One Night of Sin is a title that very much inspires a dirty though in a person's mind, don't you think? Every classmate who's seen the book got almost exactly the same reactions...well, depending on the sex of the person, that is.
The girls were all, O.o "Ste, you read these kinds of things?" followed by appalled gasps or blushes. The guys' reactions were much more enthusiastic, going all, "Whoa! Do they have miracles written in there?" followed by the picking up of the book and shuffling through it in the hopes of finding those "miracles" happening.
I get a kick out of this, really. Especially with our society being somewhat discreet in the whole sexual context.
Cess's reaction to it though gave me pause, and made me think. Her reaction at first was the customary, "You read this stuff?" then said, "I don't like these kinds of things because it violates what I believe in," or something along those lines.
I said, "The title can be misleading, but it's not that bad. It's only called that because this girl wanted to outsmart her pursuer and the only way to do that was sleep with this guy--"
"Yeah," she interjected, "but I don't like anything that has to do with sex," Then she said, "Reading things like this," she holds out the book, "is not very chaste." She sighed, "Sometimes I feel like I'm the only virgin left in this school. I'm a very firm believer in chastity and sex after marriage and all that."

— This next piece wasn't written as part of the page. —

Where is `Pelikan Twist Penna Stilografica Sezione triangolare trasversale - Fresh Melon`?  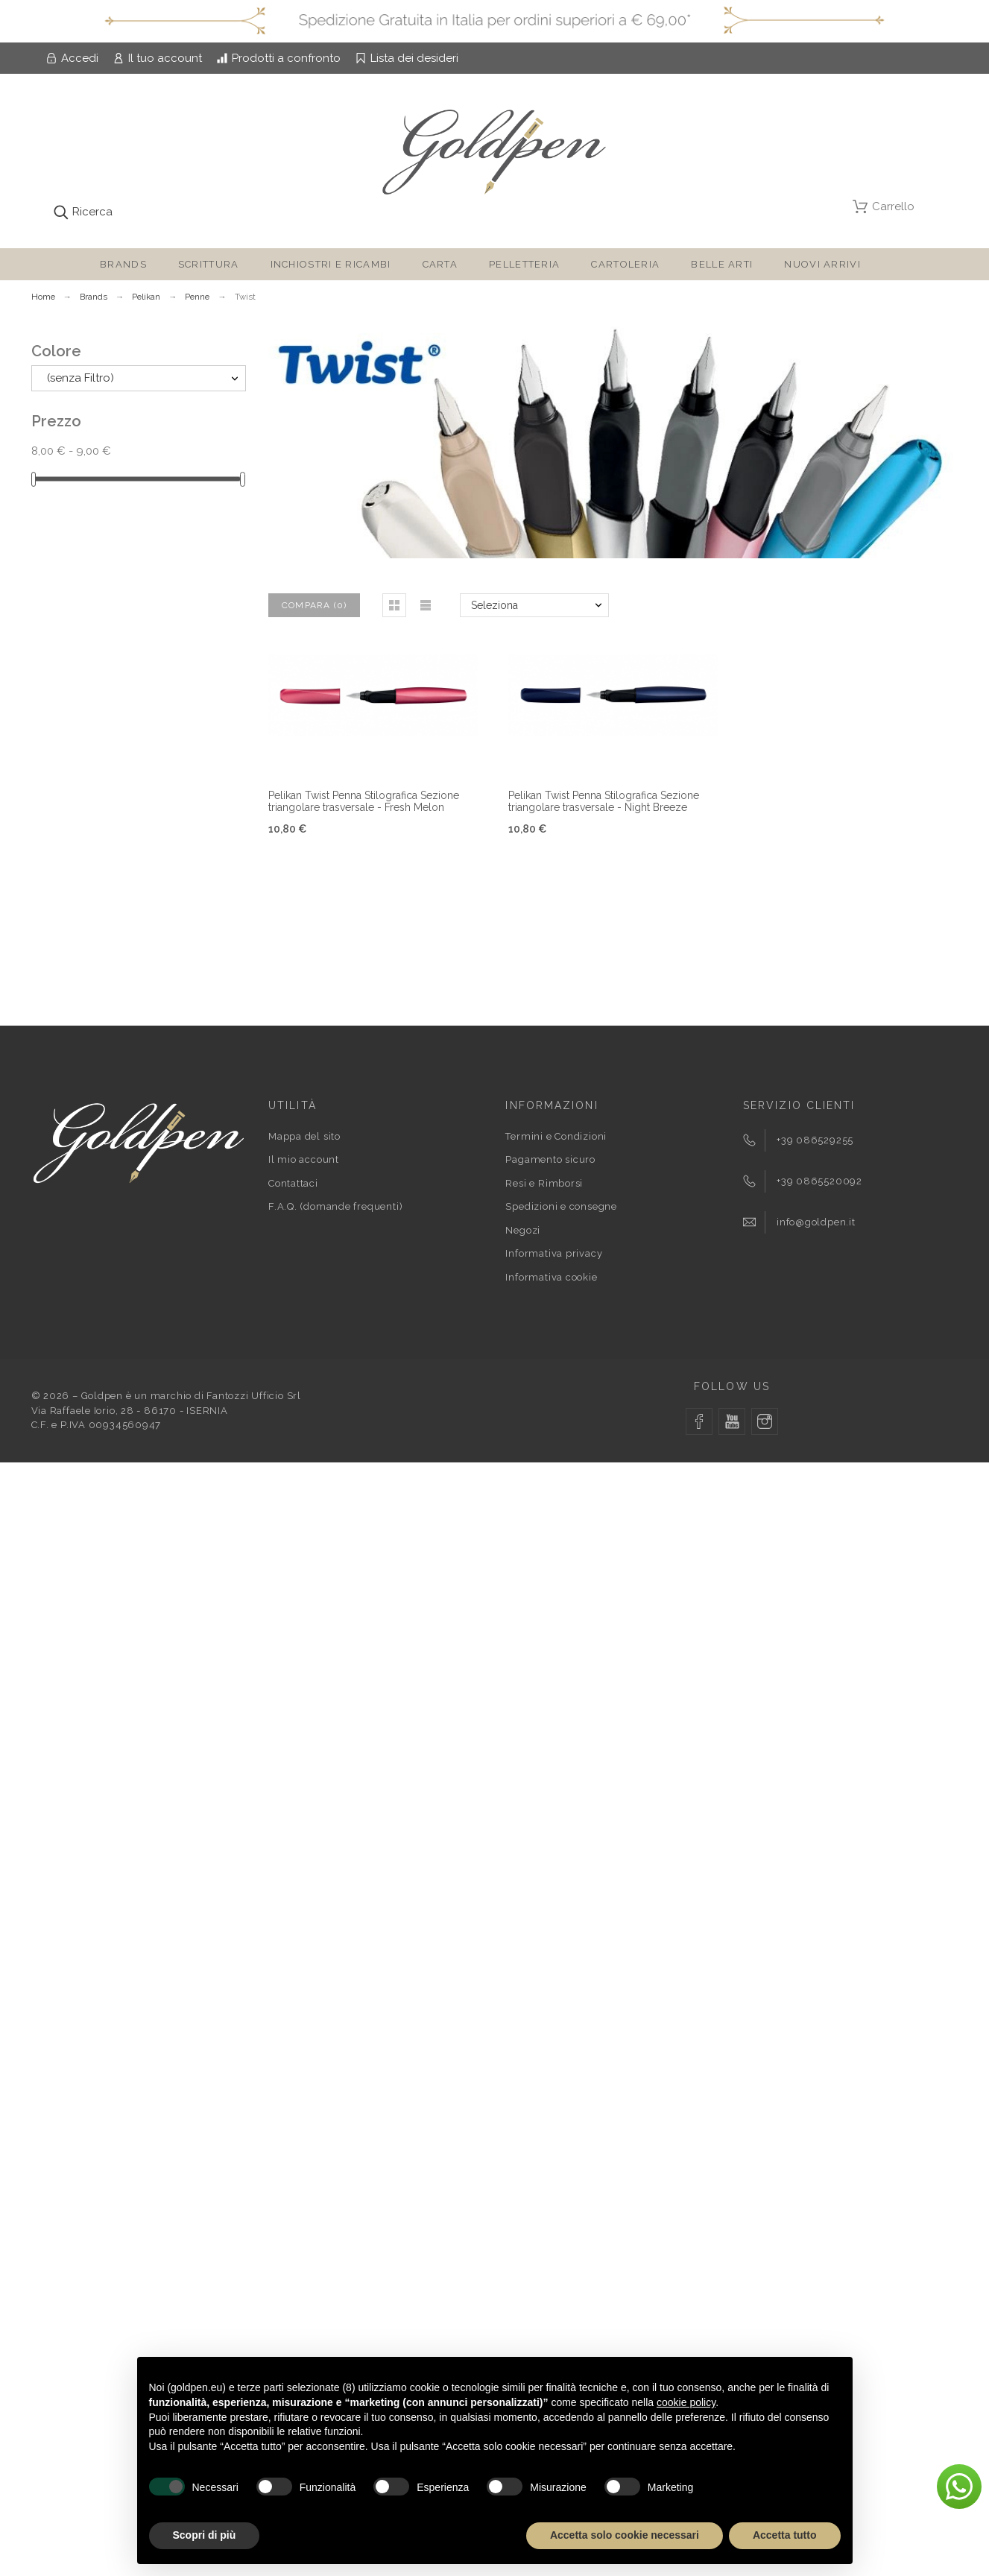 Pelikan Twist Penna Stilografica Sezione triangolare trasversale - Fresh Melon is located at coordinates (363, 801).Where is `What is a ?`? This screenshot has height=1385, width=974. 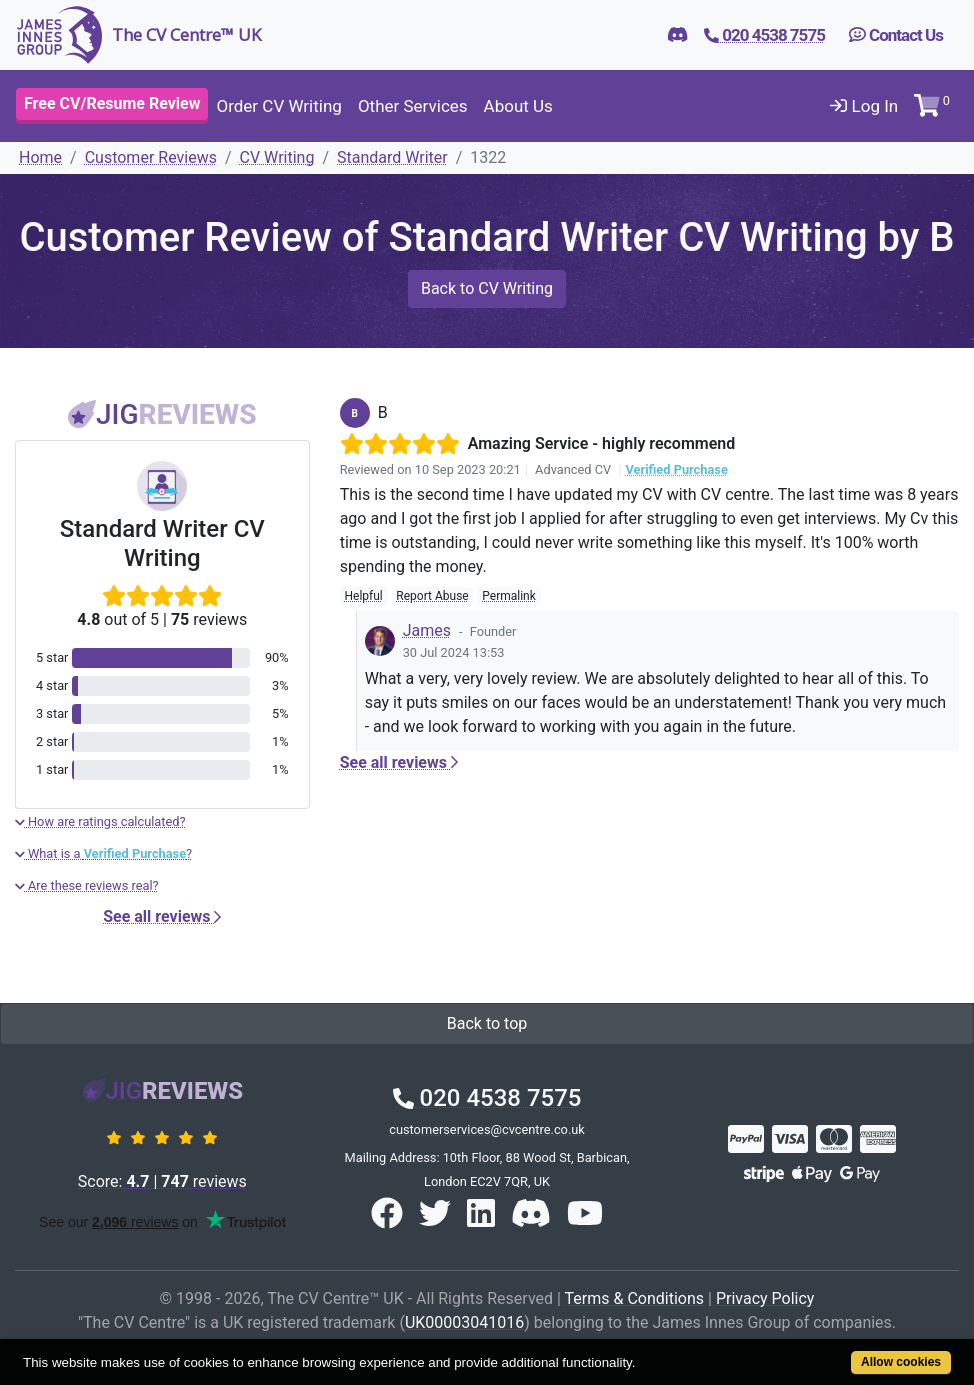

I nodded at her answer and said that I'm pretty open about those things. And I am. I like to think of myself as an open-minded person. I don't cringe or get embarrassed when we talk about anything of sexual nature. Comes with the territory, I guess. Growing up with a bunch of guy-cousins with wild testosterone can do that to you, as well as having idiotic guy friends who watch hentai all the time and then tell you what they saw in vivid detail even when you never even asked.
I said those things to Cess and what she said really hit.
She said: It's okay for guys to talk about things like that because nothing to lose.
Hearing those words...I don't know whether to be amused, flattered or insulted. She has a point, though. And I guess when it comes to purity, my mind is tarnished. I like knowing things, but then, it made me think that maybe my mind's innocence was the price to pay.
But which is better? Being left blissfully ignorant, or being jaded?
Innocence has always been equated to the girl's virginity. Some say a girl isn't innocent, or pure anymore if they have be...er...defiled because they now have the knowledge of carnality. But then, anyone can be a virgin and not be pure in thought anymore.
...Then again, those learn through words are different from the real first-hand experience. But...tons of rape victims have been violate, those young girls especially. And little girls are hardly labeled impure, no matter what the public may think. And what about the good mothers? I doubt that they can be called impure, after bearing little angels.
So which is it? When can one stop being an innocent? Or does innocence ever really end?
I'm thinking too much, aren't I? Ugh.